* _TASK INSTRUCTIONS_
Below are some entries. Work out how many of their lines hold the word "still", and write that number alone.

[Opening DATA section]

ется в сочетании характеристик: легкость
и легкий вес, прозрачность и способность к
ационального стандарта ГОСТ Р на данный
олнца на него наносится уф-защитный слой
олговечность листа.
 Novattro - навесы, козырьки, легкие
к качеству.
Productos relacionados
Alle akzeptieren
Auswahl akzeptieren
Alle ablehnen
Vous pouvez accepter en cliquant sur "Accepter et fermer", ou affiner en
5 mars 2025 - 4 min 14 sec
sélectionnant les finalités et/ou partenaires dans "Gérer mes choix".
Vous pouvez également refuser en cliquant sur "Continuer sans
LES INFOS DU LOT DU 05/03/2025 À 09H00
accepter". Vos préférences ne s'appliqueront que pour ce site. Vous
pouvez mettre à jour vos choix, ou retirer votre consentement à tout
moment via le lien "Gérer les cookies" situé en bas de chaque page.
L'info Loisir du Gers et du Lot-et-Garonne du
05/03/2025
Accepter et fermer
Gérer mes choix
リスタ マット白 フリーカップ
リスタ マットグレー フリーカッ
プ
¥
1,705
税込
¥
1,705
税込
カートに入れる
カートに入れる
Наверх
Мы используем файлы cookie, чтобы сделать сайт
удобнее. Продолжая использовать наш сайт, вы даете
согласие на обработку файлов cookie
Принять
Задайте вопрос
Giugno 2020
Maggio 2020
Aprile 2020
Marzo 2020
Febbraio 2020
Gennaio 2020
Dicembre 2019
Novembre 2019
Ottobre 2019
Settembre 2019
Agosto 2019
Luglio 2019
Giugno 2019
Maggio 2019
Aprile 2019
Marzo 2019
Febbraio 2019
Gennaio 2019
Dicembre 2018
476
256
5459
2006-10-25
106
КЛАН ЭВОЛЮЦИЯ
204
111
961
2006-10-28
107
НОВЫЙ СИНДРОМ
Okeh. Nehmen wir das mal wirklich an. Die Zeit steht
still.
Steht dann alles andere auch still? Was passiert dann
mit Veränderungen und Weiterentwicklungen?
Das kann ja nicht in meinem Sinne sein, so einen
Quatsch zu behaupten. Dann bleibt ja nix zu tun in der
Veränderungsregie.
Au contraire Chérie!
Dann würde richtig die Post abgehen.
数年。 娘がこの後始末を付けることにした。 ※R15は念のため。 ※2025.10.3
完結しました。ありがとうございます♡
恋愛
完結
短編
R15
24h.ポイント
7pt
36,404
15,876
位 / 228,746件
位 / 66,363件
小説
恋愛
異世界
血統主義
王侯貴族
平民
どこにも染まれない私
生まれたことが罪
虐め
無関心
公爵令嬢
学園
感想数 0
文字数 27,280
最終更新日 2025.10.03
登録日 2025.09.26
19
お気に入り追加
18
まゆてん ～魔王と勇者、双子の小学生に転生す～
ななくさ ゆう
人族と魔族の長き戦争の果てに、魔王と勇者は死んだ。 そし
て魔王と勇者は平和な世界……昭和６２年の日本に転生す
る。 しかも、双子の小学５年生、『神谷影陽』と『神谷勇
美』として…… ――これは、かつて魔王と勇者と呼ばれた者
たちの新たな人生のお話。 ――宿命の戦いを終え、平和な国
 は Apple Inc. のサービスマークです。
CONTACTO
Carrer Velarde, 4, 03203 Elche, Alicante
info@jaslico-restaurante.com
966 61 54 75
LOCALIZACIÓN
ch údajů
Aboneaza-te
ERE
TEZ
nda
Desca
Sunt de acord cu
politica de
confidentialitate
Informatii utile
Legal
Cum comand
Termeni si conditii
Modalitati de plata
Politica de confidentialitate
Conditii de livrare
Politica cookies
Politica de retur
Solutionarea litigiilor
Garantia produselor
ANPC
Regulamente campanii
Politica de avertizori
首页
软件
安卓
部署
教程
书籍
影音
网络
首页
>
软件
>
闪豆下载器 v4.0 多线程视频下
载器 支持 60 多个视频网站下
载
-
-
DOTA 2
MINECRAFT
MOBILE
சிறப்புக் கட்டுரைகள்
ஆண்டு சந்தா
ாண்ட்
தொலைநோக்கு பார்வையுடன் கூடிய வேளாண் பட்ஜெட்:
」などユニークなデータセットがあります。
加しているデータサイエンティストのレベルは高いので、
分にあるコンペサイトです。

[Closing DATA section]

* _EXERCISE OUTPUT_
2